The DA-led coalition government of financially distressed City of Tshwane has denied opposition claims that it is serving affluent areas while neglecting poor black communities.
Mayor Celliers Brink briefed the media alongside other members of his executive on Monday and argued it is actually the affluent areas that are underserviced.
Brink said a large chunk of the municipality’s resources are spent in poor areas and or on projects that are benefiting mostly the poor.
“The biggest and most significant capital project are for the benefit of the poor.
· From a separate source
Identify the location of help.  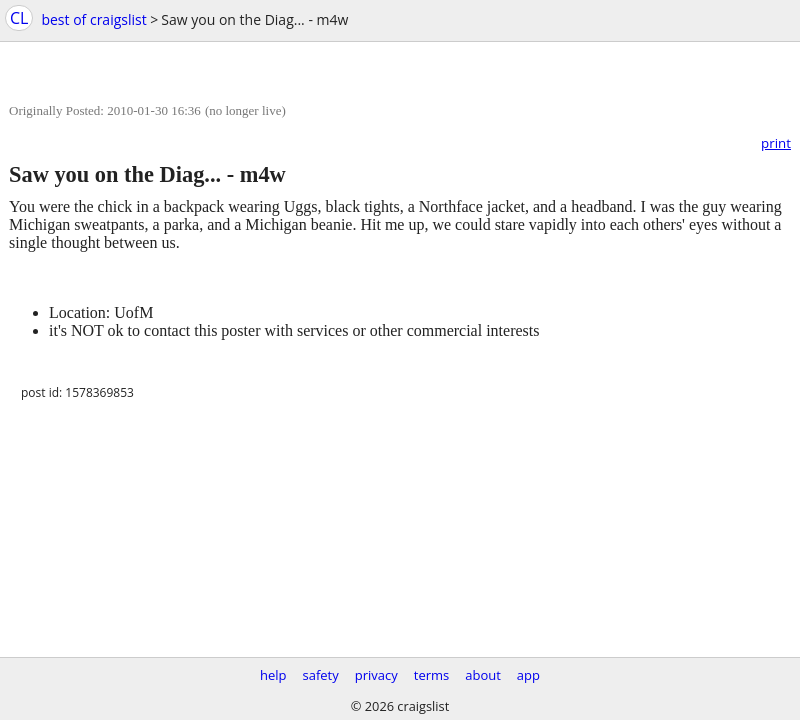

Not just in poor areas, pipe replacements, refurbishment of Roowal, refurbishing of serwage connections but even if you look at what we doing with BRT, the BRT line that is connecting the poor to places of work.
“So there’s no doubt in my mind that as far as capital spending, that very important future indicator whether services are improving or not, we spend a vast majority in the poorest areas of our city,” said Brink.
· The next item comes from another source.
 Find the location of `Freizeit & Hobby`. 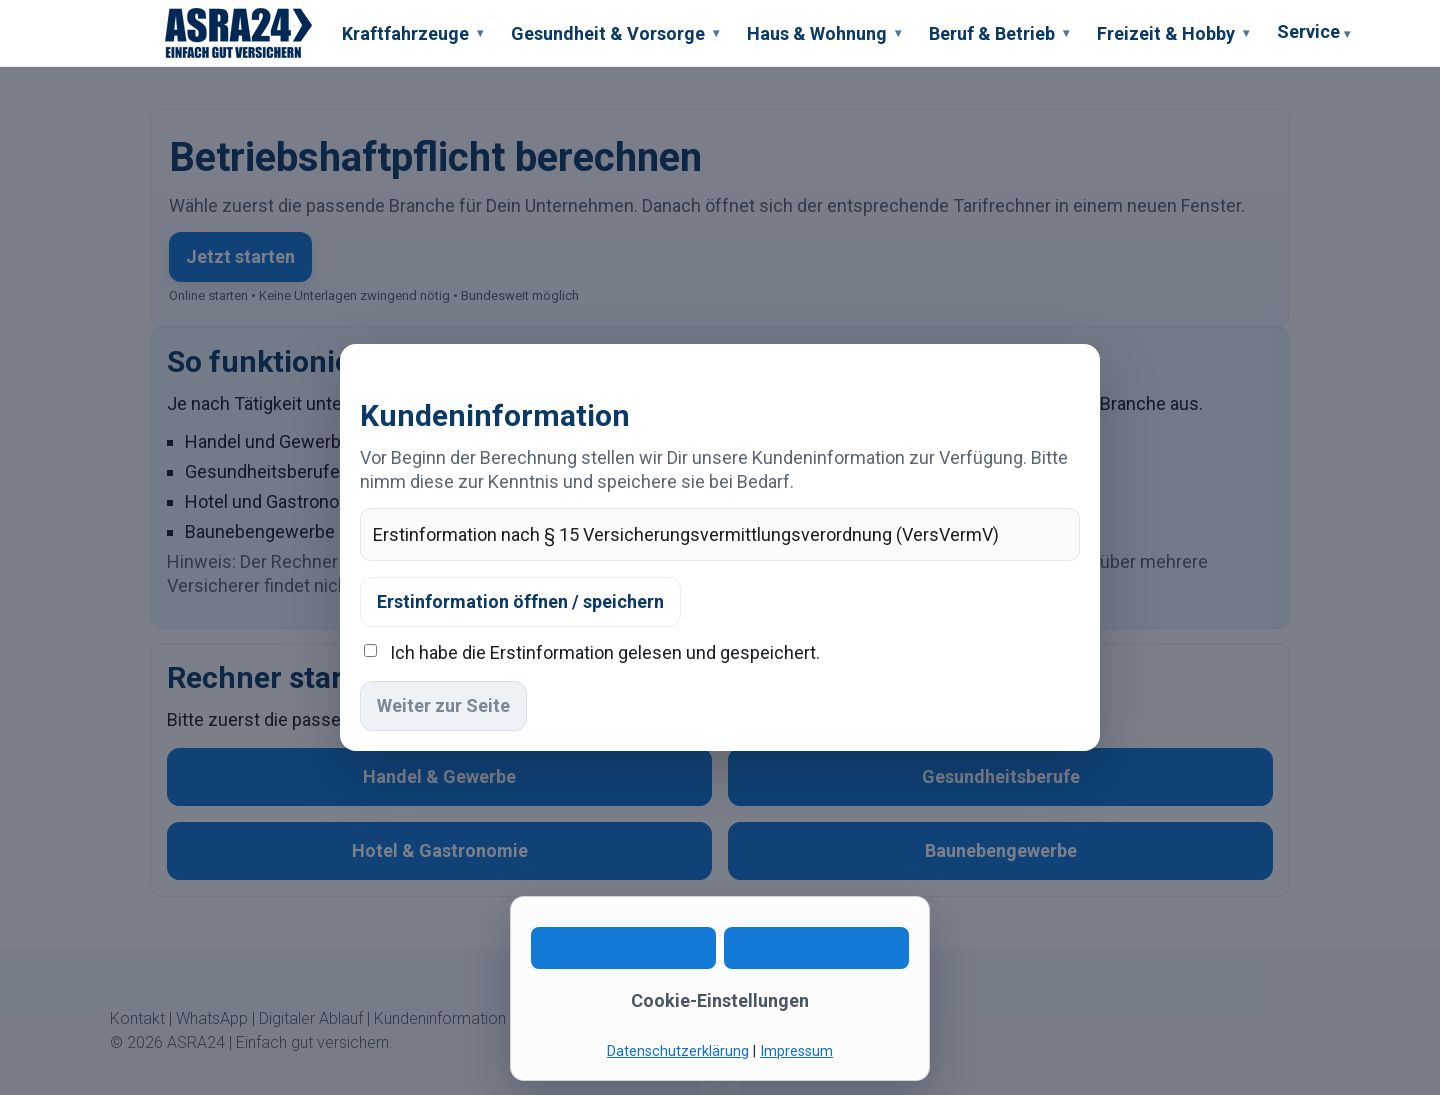

Freizeit & Hobby is located at coordinates (1173, 33).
Brink said the capital’s wealthy residents are currently subsidising the poor and have shown signs of unhappiness when services came to a complete halt during the protracted labour strike.
“The rate of cross subsidisation of wealthy residents to poor residents is very very high. What often happens is that because folks who are better off do things for themselves, they do their own grass cutting, they do their own maintenance of roadways, they live in estates, they can afford their own security. It creates the impression that government is delivering there while in fact to a large extent those communities are more and more self dependent, that’s also a danger because you have to maintain that service if you want to cross-subsidise. So I would say that that is a wrong impression but obviously an election year that is the type of accusations that would be made,” he said.
Brink said the municipality has a plan of improving management of its finances in order to get out of debt and be in a sound position.
“What we have in cash is a R 23.3 billion debtors book. If we can only collect a quarter of that in the next six months that will buy us time to fix the other longer term issues including tariffs, property rates and so on,” he said.